### Work request
Print out all the records, word for word.

### Provided records
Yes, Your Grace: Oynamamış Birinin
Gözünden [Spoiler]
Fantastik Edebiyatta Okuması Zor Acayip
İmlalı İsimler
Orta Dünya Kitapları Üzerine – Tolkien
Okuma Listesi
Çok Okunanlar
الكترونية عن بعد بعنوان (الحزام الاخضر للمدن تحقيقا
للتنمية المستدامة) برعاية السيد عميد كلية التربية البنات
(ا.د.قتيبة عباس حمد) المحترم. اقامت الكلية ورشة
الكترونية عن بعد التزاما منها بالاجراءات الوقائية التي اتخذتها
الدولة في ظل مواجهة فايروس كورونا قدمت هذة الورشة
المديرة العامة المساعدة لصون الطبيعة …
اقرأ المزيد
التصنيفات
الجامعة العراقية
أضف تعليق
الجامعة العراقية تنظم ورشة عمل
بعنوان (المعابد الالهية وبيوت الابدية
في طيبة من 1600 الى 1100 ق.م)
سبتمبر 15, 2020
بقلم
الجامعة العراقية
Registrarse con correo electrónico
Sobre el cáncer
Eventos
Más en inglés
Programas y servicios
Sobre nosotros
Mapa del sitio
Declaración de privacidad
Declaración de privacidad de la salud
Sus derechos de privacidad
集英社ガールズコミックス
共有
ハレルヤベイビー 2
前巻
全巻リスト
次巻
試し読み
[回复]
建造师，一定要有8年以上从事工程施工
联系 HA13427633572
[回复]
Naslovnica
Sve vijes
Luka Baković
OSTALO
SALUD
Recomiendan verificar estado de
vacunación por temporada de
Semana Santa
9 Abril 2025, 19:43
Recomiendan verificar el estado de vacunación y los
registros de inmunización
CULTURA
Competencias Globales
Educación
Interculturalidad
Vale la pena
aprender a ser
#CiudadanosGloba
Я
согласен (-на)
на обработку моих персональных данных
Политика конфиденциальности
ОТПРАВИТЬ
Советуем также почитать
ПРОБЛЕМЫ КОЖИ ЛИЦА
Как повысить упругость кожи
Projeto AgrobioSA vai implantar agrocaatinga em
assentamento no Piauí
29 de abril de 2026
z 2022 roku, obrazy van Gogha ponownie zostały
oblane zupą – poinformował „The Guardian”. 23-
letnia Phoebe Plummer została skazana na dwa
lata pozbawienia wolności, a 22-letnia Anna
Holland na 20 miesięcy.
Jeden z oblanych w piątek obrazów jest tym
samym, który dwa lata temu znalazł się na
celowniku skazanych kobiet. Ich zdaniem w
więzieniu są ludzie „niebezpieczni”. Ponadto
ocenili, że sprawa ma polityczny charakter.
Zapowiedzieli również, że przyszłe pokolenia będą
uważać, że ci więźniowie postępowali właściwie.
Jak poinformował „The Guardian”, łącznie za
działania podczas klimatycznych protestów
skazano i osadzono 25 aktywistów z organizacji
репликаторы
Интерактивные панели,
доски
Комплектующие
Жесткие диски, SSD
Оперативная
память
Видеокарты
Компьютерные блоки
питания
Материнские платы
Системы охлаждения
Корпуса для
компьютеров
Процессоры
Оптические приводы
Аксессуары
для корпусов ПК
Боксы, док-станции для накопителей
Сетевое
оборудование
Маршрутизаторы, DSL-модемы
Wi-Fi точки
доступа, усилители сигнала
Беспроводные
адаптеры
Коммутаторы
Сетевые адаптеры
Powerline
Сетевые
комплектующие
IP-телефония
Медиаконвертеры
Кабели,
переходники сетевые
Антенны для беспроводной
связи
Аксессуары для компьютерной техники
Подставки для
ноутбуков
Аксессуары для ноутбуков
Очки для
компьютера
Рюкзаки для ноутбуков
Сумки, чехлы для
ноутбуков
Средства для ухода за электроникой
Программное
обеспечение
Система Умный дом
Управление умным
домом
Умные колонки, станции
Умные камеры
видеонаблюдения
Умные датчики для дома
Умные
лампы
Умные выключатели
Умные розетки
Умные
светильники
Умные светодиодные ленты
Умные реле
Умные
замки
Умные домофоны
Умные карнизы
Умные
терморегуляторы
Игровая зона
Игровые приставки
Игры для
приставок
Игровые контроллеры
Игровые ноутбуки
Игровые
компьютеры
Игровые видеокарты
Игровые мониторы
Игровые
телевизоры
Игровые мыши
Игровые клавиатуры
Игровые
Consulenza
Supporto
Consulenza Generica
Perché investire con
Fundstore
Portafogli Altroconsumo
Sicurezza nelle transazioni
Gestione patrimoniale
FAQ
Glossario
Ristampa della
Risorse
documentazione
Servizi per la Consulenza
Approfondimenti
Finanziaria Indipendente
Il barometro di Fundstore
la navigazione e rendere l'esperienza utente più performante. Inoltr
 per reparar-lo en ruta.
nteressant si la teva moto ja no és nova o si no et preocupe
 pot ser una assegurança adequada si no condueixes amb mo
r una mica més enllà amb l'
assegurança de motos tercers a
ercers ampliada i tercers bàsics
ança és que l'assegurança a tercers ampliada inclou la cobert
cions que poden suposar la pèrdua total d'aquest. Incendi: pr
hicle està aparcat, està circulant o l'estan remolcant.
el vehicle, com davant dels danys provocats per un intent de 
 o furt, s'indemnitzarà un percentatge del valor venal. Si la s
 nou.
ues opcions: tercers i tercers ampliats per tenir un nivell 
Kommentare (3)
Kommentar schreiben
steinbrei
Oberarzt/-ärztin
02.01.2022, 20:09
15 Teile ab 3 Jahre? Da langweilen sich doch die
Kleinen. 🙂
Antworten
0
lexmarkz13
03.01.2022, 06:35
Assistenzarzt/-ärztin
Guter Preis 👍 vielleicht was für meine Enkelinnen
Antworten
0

### Reply to the task
Yes, Your Grace: Oynamamış Birinin
Gözünden [Spoiler]
Fantastik Edebiyatta Okuması Zor Acayip
İmlalı İsimler
Orta Dünya Kitapları Üzerine – Tolkien
Okuma Listesi
Çok Okunanlar
الكترونية عن بعد بعنوان (الحزام الاخضر للمدن تحقيقا
للتنمية المستدامة) برعاية السيد عميد كلية التربية البنات
(ا.د.قتيبة عباس حمد) المحترم. اقامت الكلية ورشة
الكترونية عن بعد التزاما منها بالاجراءات الوقائية التي اتخذتها
الدولة في ظل مواجهة فايروس كورونا قدمت هذة الورشة
المديرة العامة المساعدة لصون الطبيعة …
اقرأ المزيد
التصنيفات
الجامعة العراقية
أضف تعليق
الجامعة العراقية تنظم ورشة عمل
بعنوان (المعابد الالهية وبيوت الابدية
في طيبة من 1600 الى 1100 ق.م)
سبتمبر 15, 2020
بقلم
الجامعة العراقية
Registrarse con correo electrónico
Sobre el cáncer
Eventos
Más en inglés
Programas y servicios
Sobre nosotros
Mapa del sitio
Declaración de privacidad
Declaración de privacidad de la salud
Sus derechos de privacidad
集英社ガールズコミックス
共有
ハレルヤベイビー 2
前巻
全巻リスト
次巻
試し読み
[回复]
建造师，一定要有8年以上从事工程施工
联系 HA13427633572
[回复]
Naslovnica
Sve vijes
Luka Baković
OSTALO
SALUD
Recomiendan verificar estado de
vacunación por temporada de
Semana Santa
9 Abril 2025, 19:43
Recomiendan verificar el estado de vacunación y los
registros de inmunización
CULTURA
Competencias Globales
Educación
Interculturalidad
Vale la pena
aprender a ser
#CiudadanosGloba
Я
согласен (-на)
на обработку моих персональных данных
Политика конфиденциальности
ОТПРАВИТЬ
Советуем также почитать
ПРОБЛЕМЫ КОЖИ ЛИЦА
Как повысить упругость кожи
Projeto AgrobioSA vai implantar agrocaatinga em
assentamento no Piauí
29 de abril de 2026
z 2022 roku, obrazy van Gogha ponownie zostały
oblane zupą – poinformował „The Guardian”. 23-
letnia Phoebe Plummer została skazana na dwa
lata pozbawienia wolności, a 22-letnia Anna
Holland na 20 miesięcy.
Jeden z oblanych w piątek obrazów jest tym
samym, który dwa lata temu znalazł się na
celowniku skazanych kobiet. Ich zdaniem w
więzieniu są ludzie „niebezpieczni”. Ponadto
ocenili, że sprawa ma polityczny charakter.
Zapowiedzieli również, że przyszłe pokolenia będą
uważać, że ci więźniowie postępowali właściwie.
Jak poinformował „The Guardian”, łącznie za
działania podczas klimatycznych protestów
skazano i osadzono 25 aktywistów z organizacji
репликаторы
Интерактивные панели,
доски
Комплектующие
Жесткие диски, SSD
Оперативная
память
Видеокарты
Компьютерные блоки
питания
Материнские платы
Системы охлаждения
Корпуса для
компьютеров
Процессоры
Оптические приводы
Аксессуары
для корпусов ПК
Боксы, док-станции для накопителей
Сетевое
оборудование
Маршрутизаторы, DSL-модемы
Wi-Fi точки
доступа, усилители сигнала
Беспроводные
адаптеры
Коммутаторы
Сетевые адаптеры
Powerline
Сетевые
комплектующие
IP-телефония
Медиаконвертеры
Кабели,
переходники сетевые
Антенны для беспроводной
связи
Аксессуары для компьютерной техники
Подставки для
ноутбуков
Аксессуары для ноутбуков
Очки для
компьютера
Рюкзаки для ноутбуков
Сумки, чехлы для
ноутбуков
Средства для ухода за электроникой
Программное
обеспечение
Система Умный дом
Управление умным
домом
Умные колонки, станции
Умные камеры
видеонаблюдения
Умные датчики для дома
Умные
лампы
Умные выключатели
Умные розетки
Умные
светильники
Умные светодиодные ленты
Умные реле
Умные
замки
Умные домофоны
Умные карнизы
Умные
терморегуляторы
Игровая зона
Игровые приставки
Игры для
приставок
Игровые контроллеры
Игровые ноутбуки
Игровые
компьютеры
Игровые видеокарты
Игровые мониторы
Игровые
телевизоры
Игровые мыши
Игровые клавиатуры
Игровые
Consulenza
Supporto
Consulenza Generica
Perché investire con
Fundstore
Portafogli Altroconsumo
Sicurezza nelle transazioni
Gestione patrimoniale
FAQ
Glossario
Ristampa della
Risorse
documentazione
Servizi per la Consulenza
Approfondimenti
Finanziaria Indipendente
Il barometro di Fundstore
la navigazione e rendere l'esperienza utente più performante. Inoltr
 per reparar-lo en ruta.
nteressant si la teva moto ja no és nova o si no et preocupe
 pot ser una assegurança adequada si no condueixes amb mo
r una mica més enllà amb l'
assegurança de motos tercers a
ercers ampliada i tercers bàsics
ança és que l'assegurança a tercers ampliada inclou la cobert
cions que poden suposar la pèrdua total d'aquest. Incendi: pr
hicle està aparcat, està circulant o l'estan remolcant.
el vehicle, com davant dels danys provocats per un intent de 
 o furt, s'indemnitzarà un percentatge del valor venal. Si la s
 nou.
ues opcions: tercers i tercers ampliats per tenir un nivell 
Kommentare (3)
Kommentar schreiben
steinbrei
Oberarzt/-ärztin
02.01.2022, 20:09
15 Teile ab 3 Jahre? Da langweilen sich doch die
Kleinen. 🙂
Antworten
0
lexmarkz13
03.01.2022, 06:35
Assistenzarzt/-ärztin
Guter Preis 👍 vielleicht was für meine Enkelinnen
Antworten
0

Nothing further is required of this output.